**What to do**
Go through the material and copy each line that includes "NRIグループは".

**Given data**
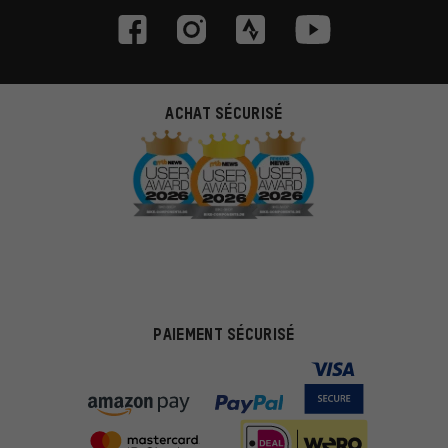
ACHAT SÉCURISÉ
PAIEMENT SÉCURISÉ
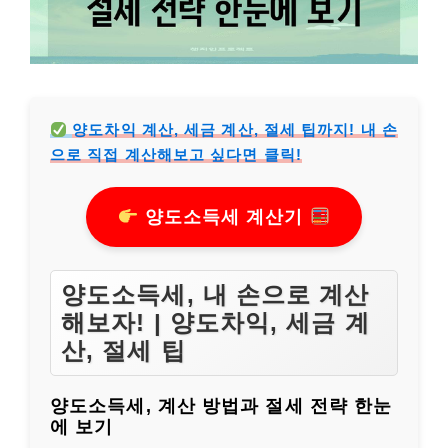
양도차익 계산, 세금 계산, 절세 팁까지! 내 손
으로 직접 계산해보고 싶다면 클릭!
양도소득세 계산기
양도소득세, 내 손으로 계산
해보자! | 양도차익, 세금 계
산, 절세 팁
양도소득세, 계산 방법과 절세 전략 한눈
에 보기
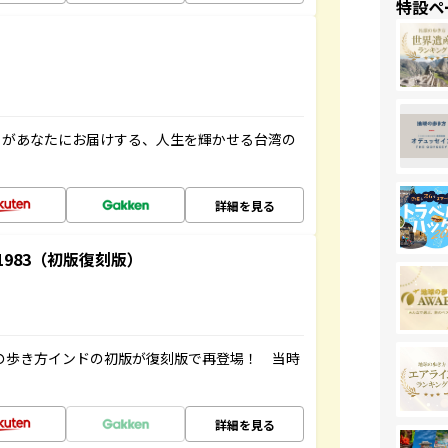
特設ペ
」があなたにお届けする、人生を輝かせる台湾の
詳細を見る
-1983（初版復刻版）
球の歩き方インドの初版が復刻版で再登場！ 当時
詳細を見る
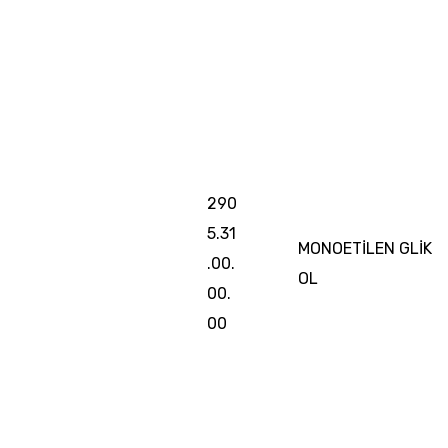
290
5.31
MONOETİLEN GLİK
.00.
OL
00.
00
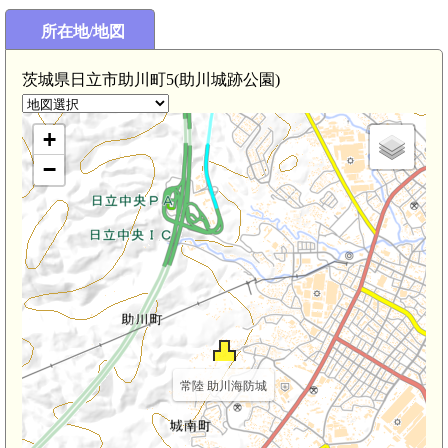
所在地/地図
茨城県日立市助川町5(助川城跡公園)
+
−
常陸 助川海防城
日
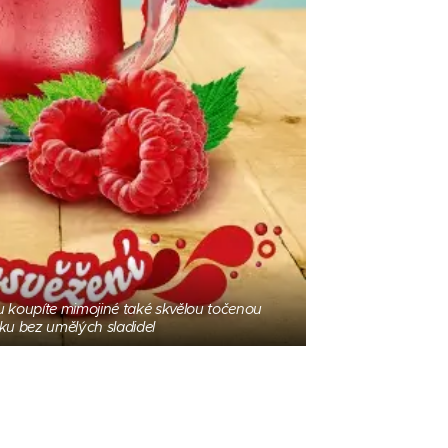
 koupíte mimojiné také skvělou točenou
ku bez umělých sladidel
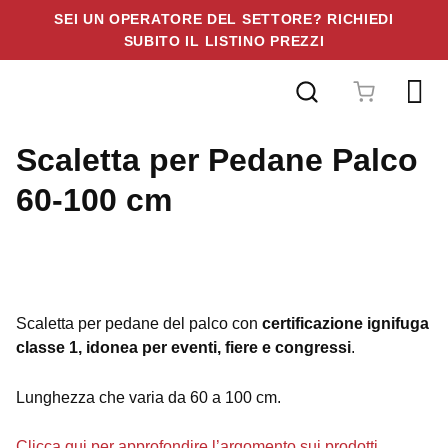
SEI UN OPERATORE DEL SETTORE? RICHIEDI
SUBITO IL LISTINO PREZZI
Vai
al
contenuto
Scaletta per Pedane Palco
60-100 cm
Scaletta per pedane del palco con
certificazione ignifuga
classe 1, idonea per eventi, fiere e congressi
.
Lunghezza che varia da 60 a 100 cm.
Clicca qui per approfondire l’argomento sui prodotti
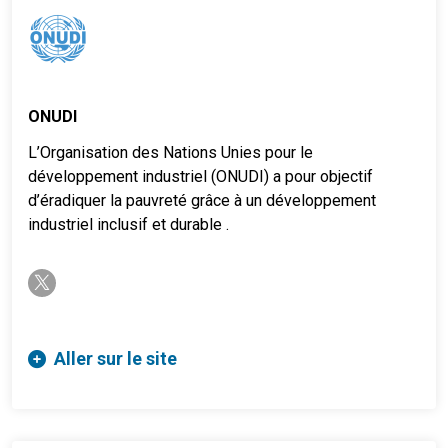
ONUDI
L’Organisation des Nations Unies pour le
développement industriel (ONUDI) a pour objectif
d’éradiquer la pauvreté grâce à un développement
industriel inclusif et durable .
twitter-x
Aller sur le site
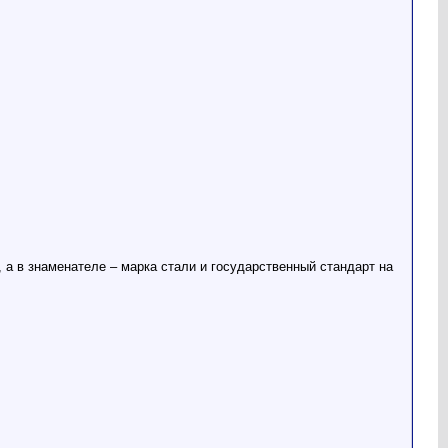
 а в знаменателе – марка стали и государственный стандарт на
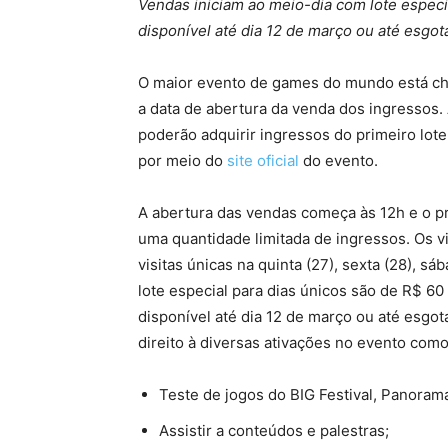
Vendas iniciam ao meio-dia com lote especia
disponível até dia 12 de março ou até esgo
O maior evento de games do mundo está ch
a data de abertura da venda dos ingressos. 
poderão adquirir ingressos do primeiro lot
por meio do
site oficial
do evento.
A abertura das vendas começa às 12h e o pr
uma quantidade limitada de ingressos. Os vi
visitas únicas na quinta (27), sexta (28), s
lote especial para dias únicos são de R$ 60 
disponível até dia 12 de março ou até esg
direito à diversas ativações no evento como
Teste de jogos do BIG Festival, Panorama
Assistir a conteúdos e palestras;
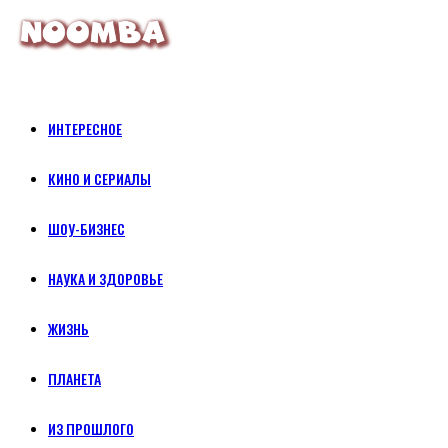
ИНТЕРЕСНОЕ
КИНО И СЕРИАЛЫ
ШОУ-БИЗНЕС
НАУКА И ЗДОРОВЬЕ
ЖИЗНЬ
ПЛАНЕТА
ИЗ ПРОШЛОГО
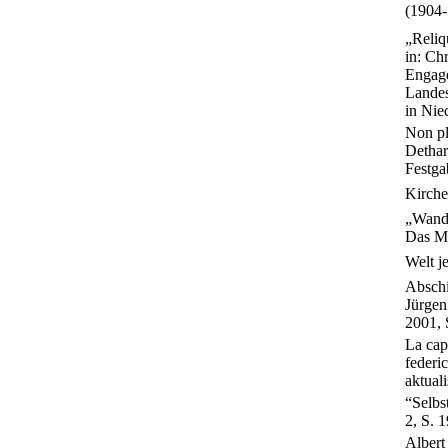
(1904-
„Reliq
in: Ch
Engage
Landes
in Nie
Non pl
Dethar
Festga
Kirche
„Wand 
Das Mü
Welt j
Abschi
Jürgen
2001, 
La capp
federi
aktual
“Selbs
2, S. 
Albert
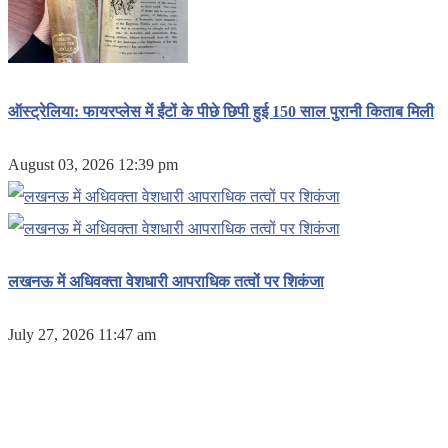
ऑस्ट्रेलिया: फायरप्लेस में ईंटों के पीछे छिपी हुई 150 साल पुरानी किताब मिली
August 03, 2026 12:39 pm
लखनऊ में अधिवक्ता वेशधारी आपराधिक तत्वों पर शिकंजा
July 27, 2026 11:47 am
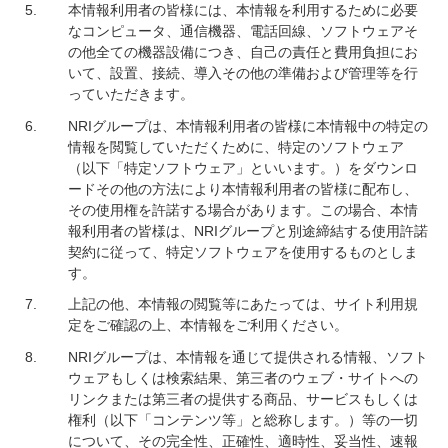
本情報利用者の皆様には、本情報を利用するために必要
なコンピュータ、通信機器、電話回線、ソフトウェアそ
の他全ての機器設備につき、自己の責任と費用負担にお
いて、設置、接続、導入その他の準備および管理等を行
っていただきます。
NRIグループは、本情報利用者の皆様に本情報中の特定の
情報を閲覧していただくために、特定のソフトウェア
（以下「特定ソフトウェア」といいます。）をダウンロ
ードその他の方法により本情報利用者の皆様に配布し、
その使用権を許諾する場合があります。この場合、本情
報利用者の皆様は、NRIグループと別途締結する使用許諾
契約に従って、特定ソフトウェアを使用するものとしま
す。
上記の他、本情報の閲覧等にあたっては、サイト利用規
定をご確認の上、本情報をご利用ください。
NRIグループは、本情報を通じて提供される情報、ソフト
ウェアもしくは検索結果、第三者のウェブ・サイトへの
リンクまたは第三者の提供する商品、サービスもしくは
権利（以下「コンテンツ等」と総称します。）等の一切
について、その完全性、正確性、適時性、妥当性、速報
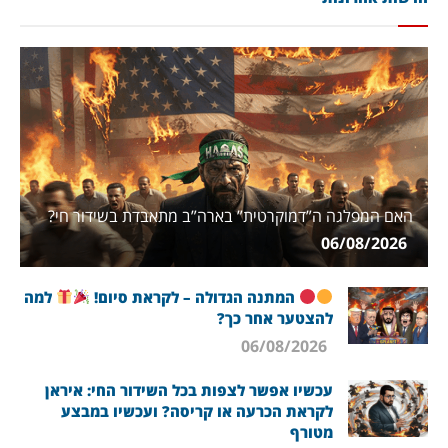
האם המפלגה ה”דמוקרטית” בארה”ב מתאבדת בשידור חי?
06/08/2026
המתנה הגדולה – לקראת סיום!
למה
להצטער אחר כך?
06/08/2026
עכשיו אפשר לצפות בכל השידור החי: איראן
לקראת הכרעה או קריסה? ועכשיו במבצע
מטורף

**Task solution**
NRIグループは、本情報利用者の皆様に本情報中の特定の
NRIグループは、本情報を通じて提供される情報、ソフト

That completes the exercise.